Later, someone brought my mistress’ brother, stabbed in his belly, he’d been assaulted in the street. He said ‘they would have killed me!’ But there were Muslims who found him wounded, took pity on him and brought him to his sister’s. My mistress had a Muslim neighbour who was a doctor, she wanted him to treat her wounded brother. But the day before, they had written on the door that this house is Muslim. So why should a doctor visit the patient’s house to perform a surgery, rather than the patient going to the hospital? So the doctor came up with a plan: ‘I will climb up on my roof and cross over to yours from up there, rather than going through the street.
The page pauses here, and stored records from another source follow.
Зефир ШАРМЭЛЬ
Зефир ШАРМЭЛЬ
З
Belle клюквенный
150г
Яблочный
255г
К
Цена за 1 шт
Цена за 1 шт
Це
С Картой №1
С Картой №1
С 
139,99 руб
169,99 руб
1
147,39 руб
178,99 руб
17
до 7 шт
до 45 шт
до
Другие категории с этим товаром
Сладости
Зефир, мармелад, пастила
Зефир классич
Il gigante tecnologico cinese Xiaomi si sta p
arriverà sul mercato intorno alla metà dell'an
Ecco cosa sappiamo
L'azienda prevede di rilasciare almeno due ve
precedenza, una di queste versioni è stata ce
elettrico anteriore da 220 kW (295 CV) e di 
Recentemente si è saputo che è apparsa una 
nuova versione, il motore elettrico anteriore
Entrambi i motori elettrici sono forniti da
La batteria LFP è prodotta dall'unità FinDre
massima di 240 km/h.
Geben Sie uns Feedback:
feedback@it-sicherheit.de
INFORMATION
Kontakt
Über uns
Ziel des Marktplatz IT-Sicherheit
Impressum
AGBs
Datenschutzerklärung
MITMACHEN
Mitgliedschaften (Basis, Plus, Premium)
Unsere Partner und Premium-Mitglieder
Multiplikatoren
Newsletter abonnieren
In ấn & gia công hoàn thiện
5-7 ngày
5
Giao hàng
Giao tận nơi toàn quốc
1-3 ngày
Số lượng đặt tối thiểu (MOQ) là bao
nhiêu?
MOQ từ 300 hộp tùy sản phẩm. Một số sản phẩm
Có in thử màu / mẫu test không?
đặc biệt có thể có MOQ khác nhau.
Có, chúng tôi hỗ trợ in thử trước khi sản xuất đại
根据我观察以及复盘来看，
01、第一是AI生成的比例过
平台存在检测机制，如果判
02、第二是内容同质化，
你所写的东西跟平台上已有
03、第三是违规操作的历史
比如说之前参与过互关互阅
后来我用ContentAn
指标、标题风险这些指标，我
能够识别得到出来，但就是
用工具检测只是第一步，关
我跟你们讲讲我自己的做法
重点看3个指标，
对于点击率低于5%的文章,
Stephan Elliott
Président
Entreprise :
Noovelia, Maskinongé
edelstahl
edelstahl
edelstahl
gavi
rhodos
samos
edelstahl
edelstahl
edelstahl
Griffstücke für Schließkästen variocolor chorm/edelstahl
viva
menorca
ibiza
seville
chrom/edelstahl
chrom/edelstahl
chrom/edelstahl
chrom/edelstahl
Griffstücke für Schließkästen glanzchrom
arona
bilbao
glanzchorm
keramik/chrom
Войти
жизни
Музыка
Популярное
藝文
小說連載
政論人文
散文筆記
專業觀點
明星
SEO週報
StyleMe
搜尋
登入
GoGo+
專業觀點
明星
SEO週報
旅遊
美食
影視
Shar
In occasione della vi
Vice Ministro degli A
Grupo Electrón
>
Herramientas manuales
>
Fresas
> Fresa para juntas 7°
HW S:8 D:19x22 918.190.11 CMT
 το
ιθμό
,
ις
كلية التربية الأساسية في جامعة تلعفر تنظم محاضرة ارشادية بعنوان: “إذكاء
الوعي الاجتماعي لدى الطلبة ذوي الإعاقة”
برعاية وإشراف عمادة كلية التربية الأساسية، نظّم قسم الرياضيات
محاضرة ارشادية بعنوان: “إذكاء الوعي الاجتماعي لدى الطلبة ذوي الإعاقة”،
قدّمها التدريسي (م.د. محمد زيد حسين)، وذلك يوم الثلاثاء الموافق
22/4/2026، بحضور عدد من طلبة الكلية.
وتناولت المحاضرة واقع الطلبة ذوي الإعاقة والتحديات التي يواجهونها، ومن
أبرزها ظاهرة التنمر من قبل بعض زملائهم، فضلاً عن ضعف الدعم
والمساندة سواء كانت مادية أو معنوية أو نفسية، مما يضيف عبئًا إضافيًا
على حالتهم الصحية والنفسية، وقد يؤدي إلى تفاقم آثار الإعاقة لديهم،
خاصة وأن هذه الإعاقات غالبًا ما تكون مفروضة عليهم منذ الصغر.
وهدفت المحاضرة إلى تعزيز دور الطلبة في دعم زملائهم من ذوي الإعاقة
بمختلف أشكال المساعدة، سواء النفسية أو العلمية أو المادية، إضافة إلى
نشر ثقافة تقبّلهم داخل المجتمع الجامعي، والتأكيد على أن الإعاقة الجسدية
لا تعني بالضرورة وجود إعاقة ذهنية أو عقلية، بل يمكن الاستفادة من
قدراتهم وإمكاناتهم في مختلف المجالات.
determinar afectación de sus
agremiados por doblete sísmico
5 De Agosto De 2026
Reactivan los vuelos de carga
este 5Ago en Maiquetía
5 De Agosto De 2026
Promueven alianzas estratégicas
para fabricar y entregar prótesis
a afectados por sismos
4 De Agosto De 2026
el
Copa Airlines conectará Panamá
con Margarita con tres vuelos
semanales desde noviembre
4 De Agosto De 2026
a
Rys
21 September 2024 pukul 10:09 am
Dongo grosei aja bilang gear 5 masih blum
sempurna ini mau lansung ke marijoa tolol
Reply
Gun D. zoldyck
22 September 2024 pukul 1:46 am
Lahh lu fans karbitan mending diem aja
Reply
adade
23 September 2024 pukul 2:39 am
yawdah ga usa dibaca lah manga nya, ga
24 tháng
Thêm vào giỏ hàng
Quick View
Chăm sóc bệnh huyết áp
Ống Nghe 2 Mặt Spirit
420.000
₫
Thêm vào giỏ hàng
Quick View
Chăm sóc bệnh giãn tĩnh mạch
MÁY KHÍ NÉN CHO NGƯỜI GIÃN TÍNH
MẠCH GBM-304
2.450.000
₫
But you have to promise that you will not say a word about this and no one will not see me inside your house.’ So he went up on his roof and climbed over to our house from there. He started the surgery, but he ran out of anesthetic. The patient started screaming, the doctor said ‘Hush, if you start screaming, I’ll have to leave you.’
‘But what should I do? It hurts.’
‘Well then, as you wish, I will leave you,’ he says. ‘If anyone finds out I’m in a Jewish home, they’ll kill me.’
So he went on with the surgery, the man kept quiet. When the doctor finished, the patient started speaking. ‘They had beaten me in the street. I told them “don’t beat me, I am a minister, a government minister.” But they told me “we are searching for the ministers of the Jewish government and shall kill them all.”’ So they stabbed him in the stomach and left him, but some people found him and brought him to our house.
When it was noon, they said that a decree was received to stop the Farhud. They were to stop the killings. And indeed, that’s what happened. They had killed a hundred and twenty people. And four or five hundred more had been wounded.
And that was it. Later, they organized an underground Jewish youth resistance movement in Baghdad to protect the community. They call it  maḥteret. A few years later, we all came here, to Israel.
We had trouble with the Arabs in Iraq, but there were also good people among them. Before the troubles and the Farhud, we had all lived as neighbours in Baghdad, Dohok or Zakho,
Jews, Kurds, Arabs and Christians, we lived together. We loved each other. The Muslims, they were like brothers to us. We celebrated weddings and holidays together. But then the war broke out here in Palestine, the Jews in Iraq started being scapegoated. Still, even now, we have to hope for peace, stay together. Now we’re here in Israel and have nowhere else to go. Whatever might happen, we don’t have a choice.” 
 The number of the victims has been estimated between 128 and 180, see https://encyclopedia.ushmm.org/content/en/article/the-farhud and https://www.bbc.co.uk/news/world-middle-east-13610702. Around 600 are estimated to have been injured and over 1,500 homes and businesses damaged.
 Dohok and Zakho are towns in the Kurdish North of Iraq, where the narrator is from.